InPACTO participa de fórum global sobre trabalho forçado, na Tailândia
10-11-2017

O Issara Global Forum reuniu, entre os dias 8 e 10 de novembro, em Bangkok (Tailândia), líderes de governos, empresas e especialistas em direitos trabalhistas, tráfico de pessoas e trabalhadores migrantes, para discutir práticas atuais e novos modelos para abordar o trabalho forçado e tráfico de seres humanos nas cadeias de abastecimento globais.
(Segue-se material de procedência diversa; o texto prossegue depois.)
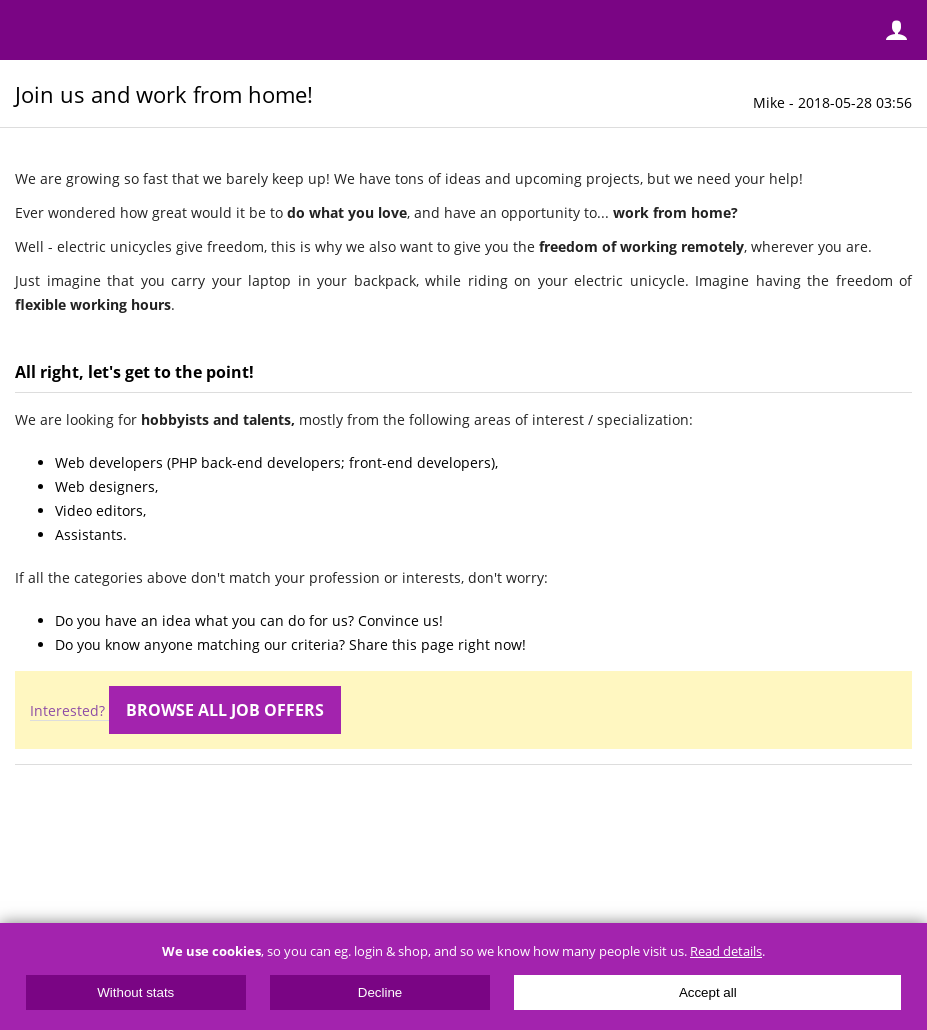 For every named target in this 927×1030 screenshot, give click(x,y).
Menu (30, 30)
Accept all (708, 992)
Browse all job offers (225, 710)
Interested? (185, 711)
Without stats (135, 992)
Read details (726, 951)
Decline (380, 992)
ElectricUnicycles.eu (145, 32) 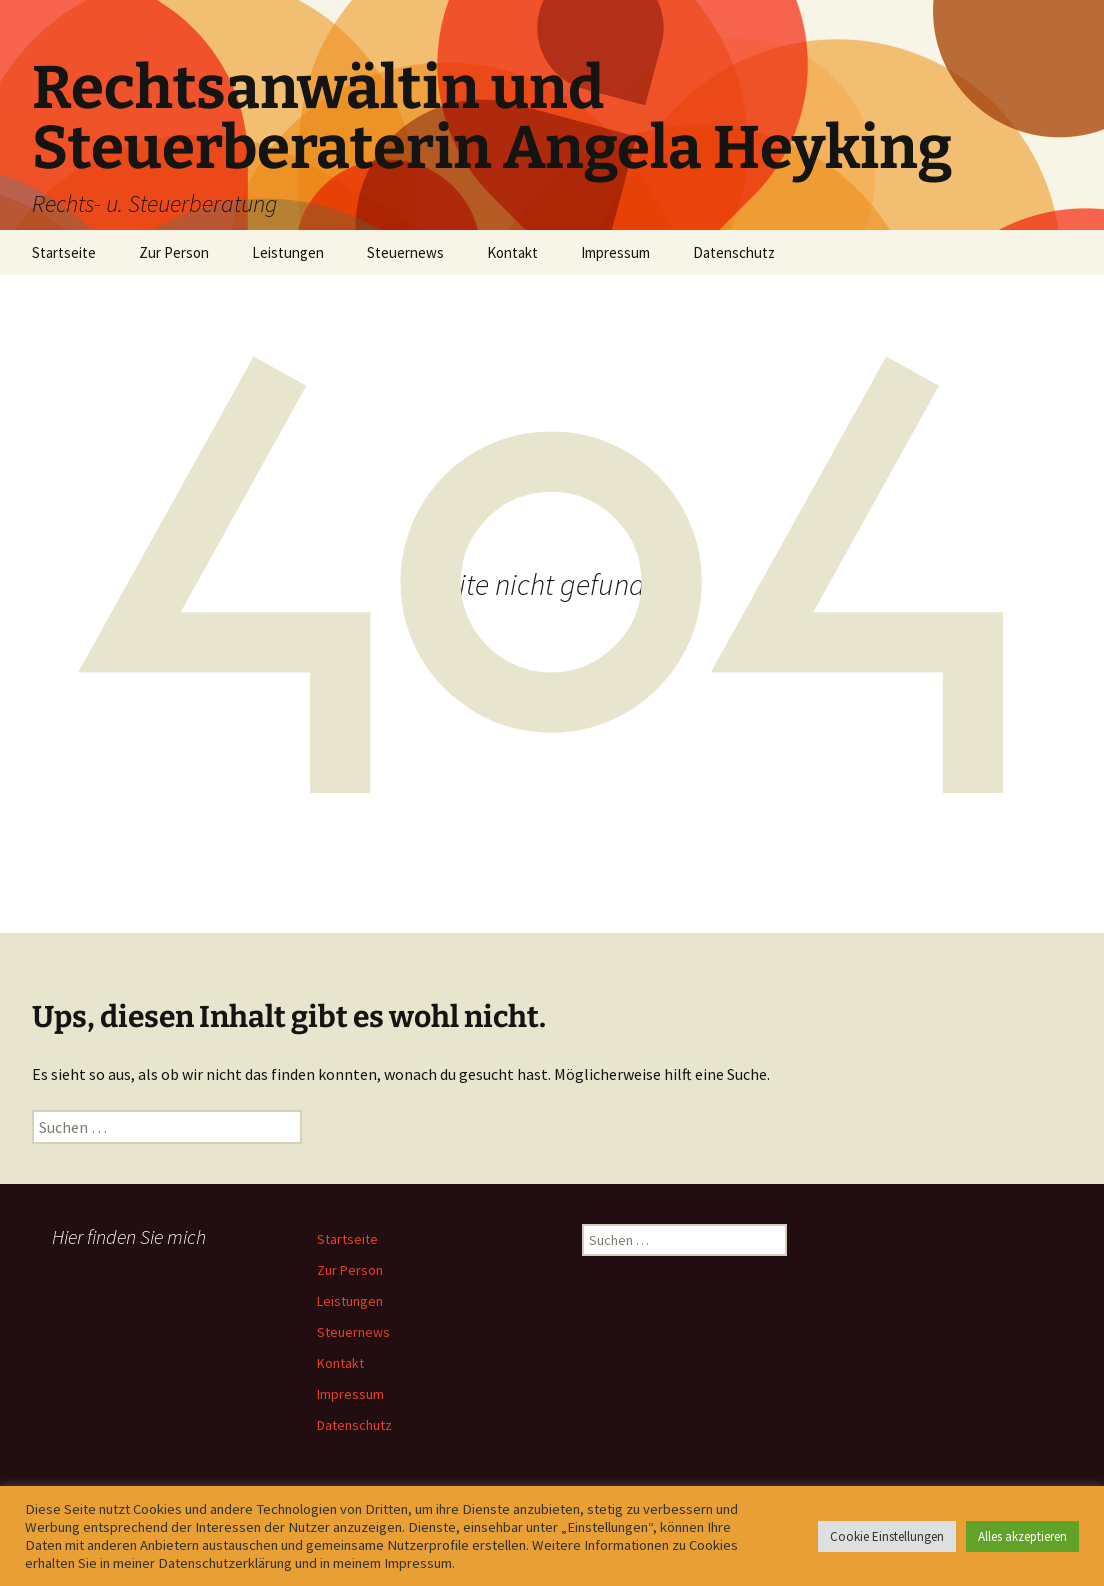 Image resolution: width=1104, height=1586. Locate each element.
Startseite (64, 252)
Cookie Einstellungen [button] (887, 1536)
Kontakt (512, 252)
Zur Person (174, 252)
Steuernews (405, 252)
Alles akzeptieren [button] (1022, 1536)
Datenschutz (734, 252)
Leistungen (288, 252)
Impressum (615, 252) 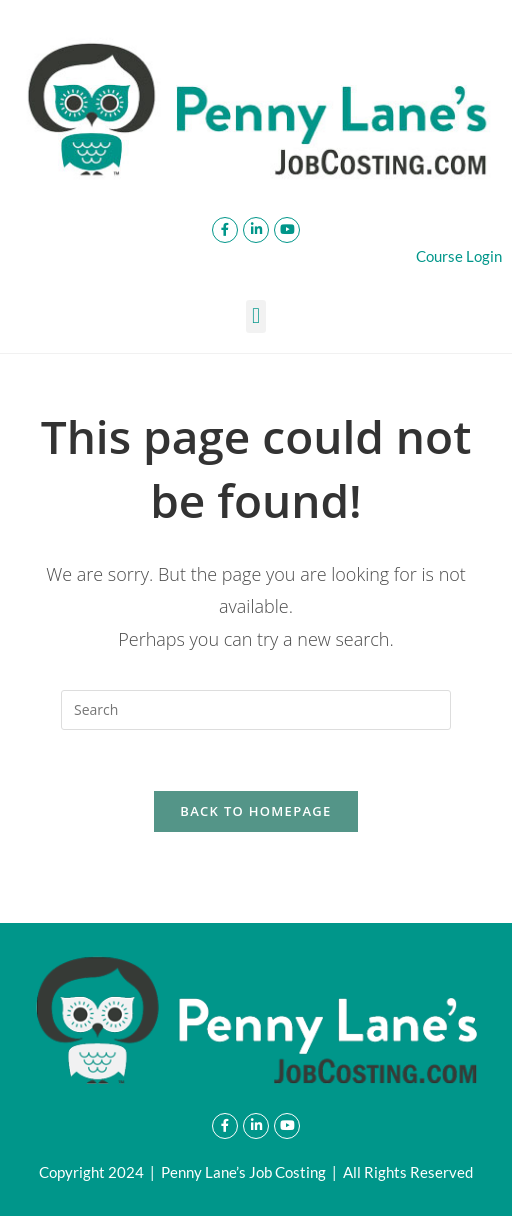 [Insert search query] (256, 710)
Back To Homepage (255, 811)
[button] (255, 316) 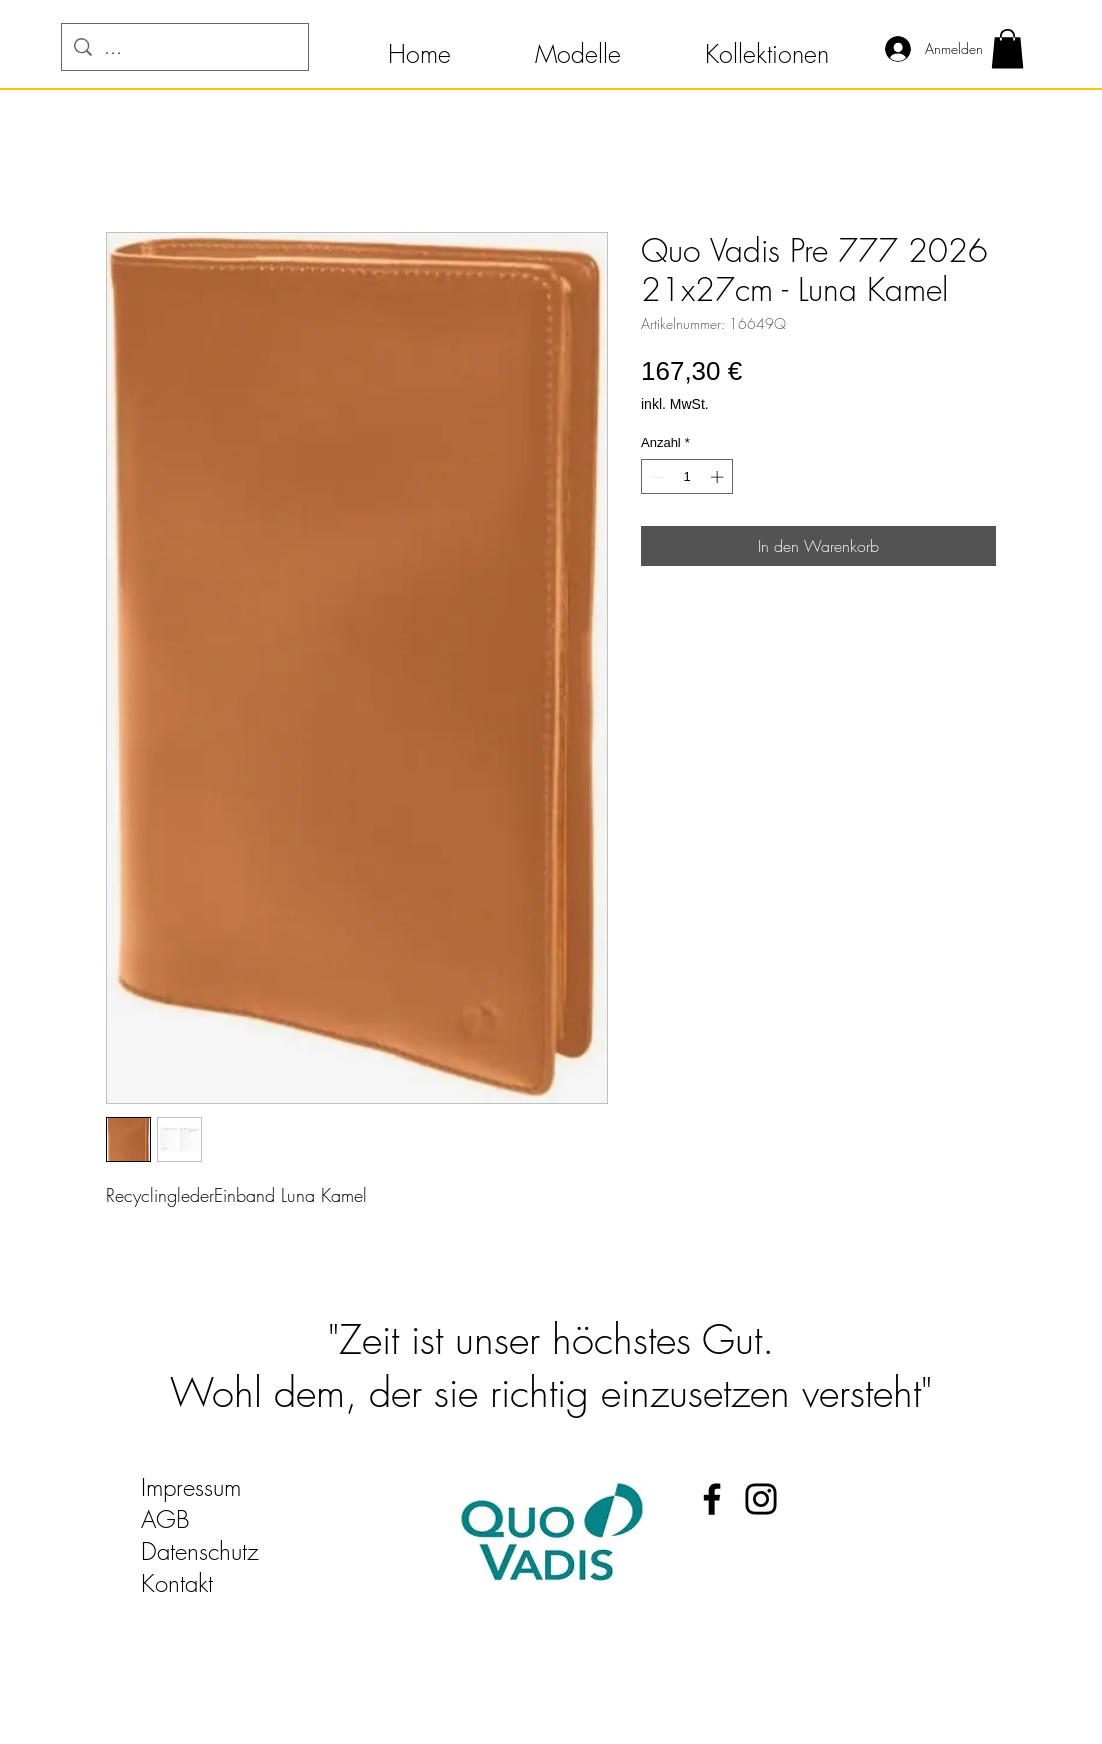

Mércia Silva, diretora executiva do InPACTO, levou ao fórum informações sobre trabalho escravo no Brasil. Falou sobre o resgate de mais de 50 mil trabalhadores nos últimos 20 anos e explicou sobre o funcionamento de importantes ferramentas de combate criadas desde que o Brasil reconheceu a existência de trabalho escravo, em 1995: o Grupo Móvel de Fiscalização (1997) e a Lista Suja (2003). Ela ainda apresentou o InPACTO e a sua atuação junto a empresas brasileiras que querem manter seus negócios livres de violações de direitos humanos e citou ações setoriais que visam a erradicação do trabalho escravo e a promoção do trabalho decente.

 

Entre os participantes estiveram presentes varejistas globais, como Marks & Spencer, Mars, Nestlé, Seafresh Group, Tesco, Walmart e World Wise Foods; fabricantes e fornecedores regionais, como Betagro, PAN Group / Bangkok Rubber e Thai Union; Agências de recrutamento de trabalho de Myanmar; fornecedores globais de tecnologia de relatórios de trabalhadores; representantes sindicais; e as ONGs de direitos humanos.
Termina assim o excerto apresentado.